凪いだ海、忘却の港町 17

「古い貨幣を探し回れば、それこそ市井の死蔵する貨幣なんかをくまなく探して見れば分かることだろうが、眠りの国の貨幣に使われる意匠はどれも太陽だということが分かるはずだ」

 人に聞くよりも実際に自分の足で貨幣を集めれば良かったのだ。とはいえ、昨日の今日で貨幣を探し回るなど、労力を思えば考えたくはないし、こうして王が断言しているのだから、それを無視する必要もない。

「レダ王は、昔の貨幣を見たことが?」

 タジが問うと、レダ王は妙に居心地の悪い顔をした。

「まあ、一応は、な」

「一応?」

「タジよ、レダ王は私に遠慮をしているのだ。王は自由に振る舞い民草の中に交わり、染まってはならないというのが通例だ。死蔵する貨幣を見たことがある、となれば、レダ王がいかに王の公務の中をかいくぐって民草の間にお忍びで姿を現しているかが分かろうというもの」

 要するに、他の王を前に民草が未だ内緒に使っている、あるいは隠し持っている古き貨幣の存在をレダ王が知っているというのは、王の姿としてはあまり相応しくなく、従って他の三人の王に気づかれると具合が悪いということだ。

「言わんとすることは分かりました。これ以上は問わず、ただ信じましょう」

「助かる」

「レダ王の話はさておき、確かに眠りの国の貨幣と言えば、その意匠に太陽の紋様が使われているはずだ。だとすれば、この竜の描かれた貨幣は、別の国のものだと考えられる」

 グレンダ王はきっぱりと言った。

「眠りの国以外の国というのは、具体的にどのくらいあるのでしょう?」

「我々が国交を結ぶ国はそう多くない。安堵の国、炎の国、遠き異国に慈愛の国……」

「慈愛の国だけは聞いたことがあるな」

 タジが受けたとある依頼で一度だけ話題に出たことがあった。その他の国は聞いたことがなく、タジは己の行動範囲が殊の外狭いことに驚いた。

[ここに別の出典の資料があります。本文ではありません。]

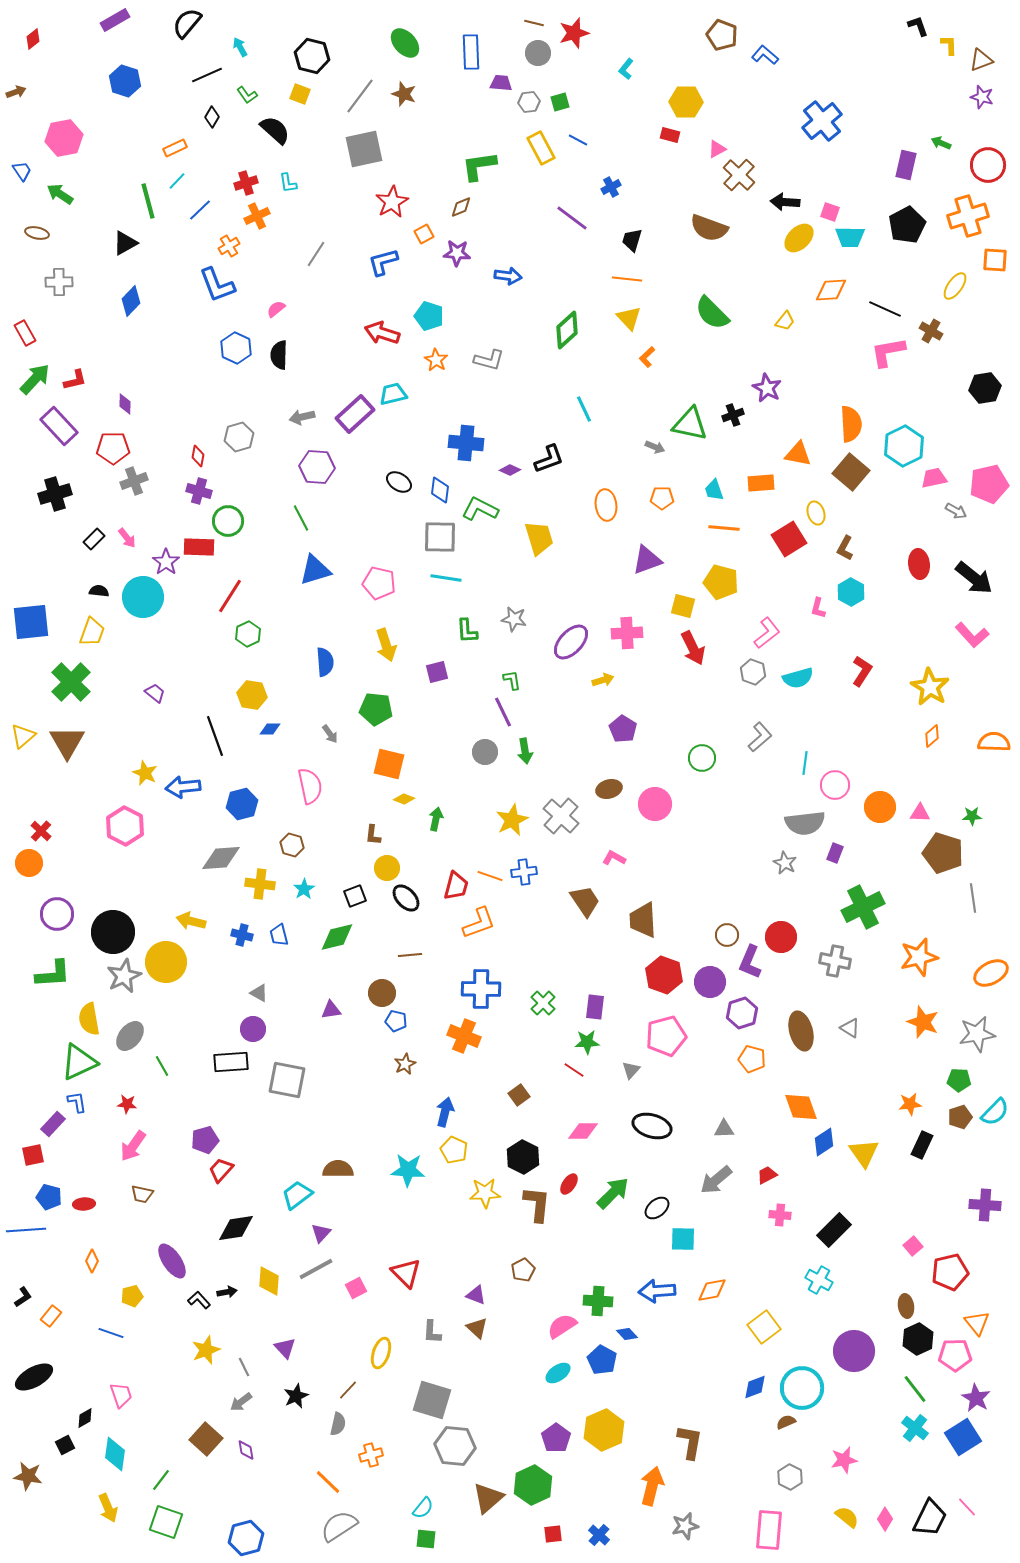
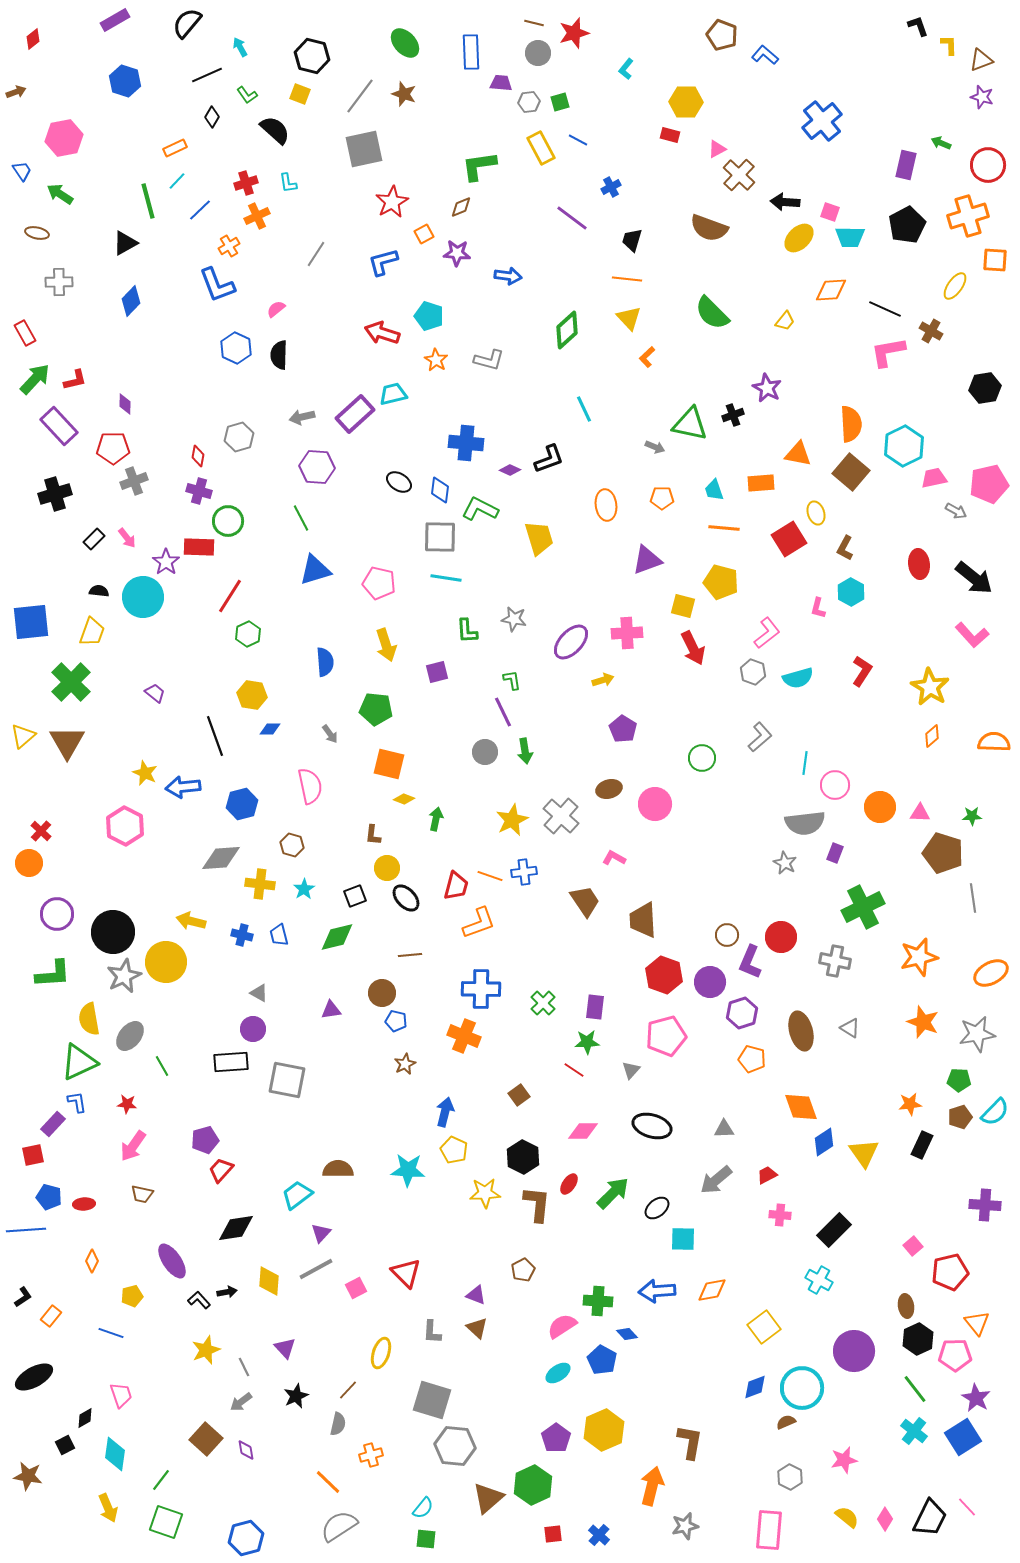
cyan cross at (915, 1428): moved 1 px left, 3 px down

 確かに、眠りの国を出て別の国へと向かうことを考えなかったわけではない。ただ、妙に食指が動かなかったのも事実だ。それを指摘したのが、眠りの国一帯における伝説の魔獣とも言うべき、紅き竜エダードのみであるというのがまた皮肉が効いている。

「安堵の国とは海のような大河を、炎の国とは一度迷えば二度と出てこられないほどに深い密林を境にした隣国です。隣国とは言え、眠りの国に比べれば小国。友好関係にはあり、国交も結ばれてはおりますが、人の交わりは多くないのが現状です」

 二人の王ではなく、イロンディが説明をする。確かに、世界を股にかける地図師としては、己の矜持とも言える話題だった。

「慈愛の国に関しては知らんが、安堵の国と炎の国には銀貨はない。銀を産出する鉱山がないのだ。そのため、金貨や銅貨を使う」

「お誂え向きに、銀貨が謎めいてきたな……」

 タジのつぶやきに、イロンディが横で深く頷いた。彼女は、既にそこまで理解して、なお報告と一縷の望みをかけて謁見に臨んだのだった。